Early on the morning of May 2, 2011, the residents of Osama bin Laden's heavily fortified compound were startled awake by the sound of explosions. Bin Laden's daughter Maryam, 20, rushed upstairs to his top-floor bedroom to ask what was going on. "Go downstairs and go back to bed," he told her. Then bin Laden told his wife Amal, "Don't turn on the light."
It was a needless warning. Someone it is still not clear exactly who had taken the sensible precaution of turning off the electricity feeding the neighborhood, thus giving the U.S. Navy SEALs now storming the bin Laden residence in Abbottabad, Pakistan, a large advantage on what was a moonless night. Indeed, the instructions to Amal would be the last words bin Laden would ever utter.
Fifty-six hours earlier, on the other side of the world, the President of the United States had ended months of deliberation by telling his National Security Adviser, "It's a go." From neighboring Afghanistan, a squad of specially trained U.S. commandos had ridden their helicopters low and fast through the mountains before landing, securing the perimeter of the compound and blasting their way through locked metal gates. Three of them were coming up the stairs.

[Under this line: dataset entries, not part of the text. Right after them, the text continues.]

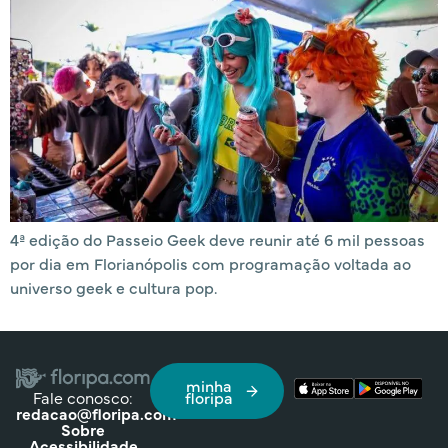
4ª edição do Passeio Geek deve reunir até 6 mil pessoas
por dia em Florianópolis com programação voltada ao
universo geek e cultura pop.
minha
Fale conosco:
floripa
redacao@floripa.com
Sobre
Acessibilidade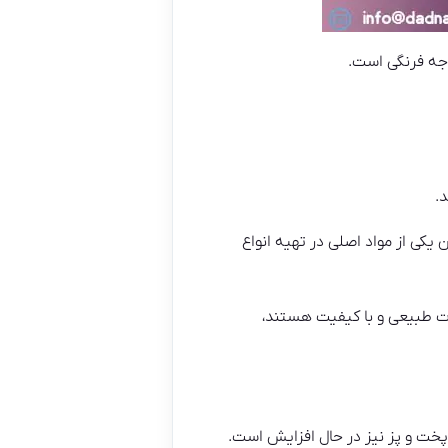
وجه فرنگی است.
.
 یکی از مواد اصلی در تهیه انواع
ات طبیعی و با کیفیت هستند،
پخت و پز نیز در حال افزایش است.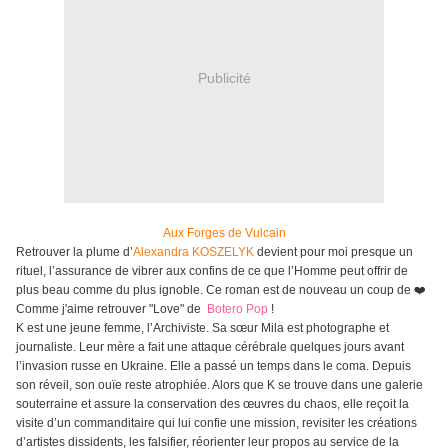
Publicité
Aux Forges de Vulcain
Retrouver la plume d’
Alexandra KOSZELYK
devient pour moi presque un
rituel, l’assurance de vibrer aux confins de ce que l’Homme peut offrir de
plus beau comme du plus ignoble. Ce roman est de nouveau un coup de ❤️
Comme j'aime retrouver "Love" de
Botero Pop
!
K est une jeune femme, l’Archiviste. Sa sœur Mila est photographe et
journaliste. Leur mère a fait une attaque cérébrale quelques jours avant
l’invasion russe en Ukraine. Elle a passé un temps dans le coma. Depuis
son réveil, son ouïe reste atrophiée. Alors que K se trouve dans une galerie
souterraine et assure la conservation des œuvres du chaos, elle reçoit la
visite d’un commanditaire qui lui confie une mission, revisiter les créations
d’artistes dissidents, les falsifier, réorienter leur propos au service de la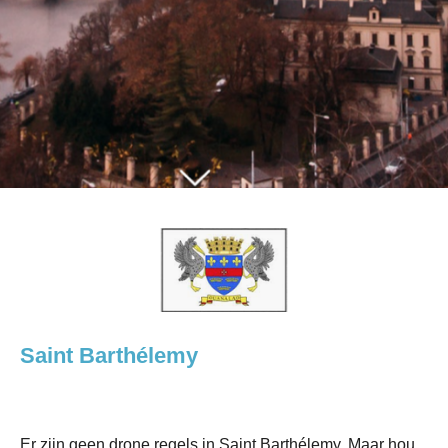
Saint Barthélemy
Er zijn geen drone regels in Saint Barthélemy. Maar hou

Bin Laden's violent struggle against the U.S. and its allies was about to come to an end. But his life and death in Abbottabad, as drawn from published accounts, interviews with Pakistani investigators and U.S. officials and an examination of some of bin Laden's unpublished writings, as well as an exclusive tour of the compound given to this journalist before it was destroyed by Pakistani authorities, reveal the contradictions that drove America's most wanted enemy and ultimately proved his undoing.
The Floor That Didn't Exist
The compound was a perfect place for a discreet yet comfortable retirement.
Squint a little and the neat houses that climb up the green hills and compact mountains that surround Abbottabad are reminiscent of those in Switzerland. This northern Pakistani city of some 500,000 sits at 4,000 ft. in the foothills of the Himalayas. Enticed by its relatively cool summers and negligible crime rate, a mix of retired army officers and civil servants have been drawn to live in Abbottabad. The vacation high season begins in June, when families from the hot plains of Pakistan arrive to cool off. The golfers among them can play on one of the country's finest courses. The overall feeling is a little more country club than that of the rest of Pakistan's heaving, teeming, smog-filled cities.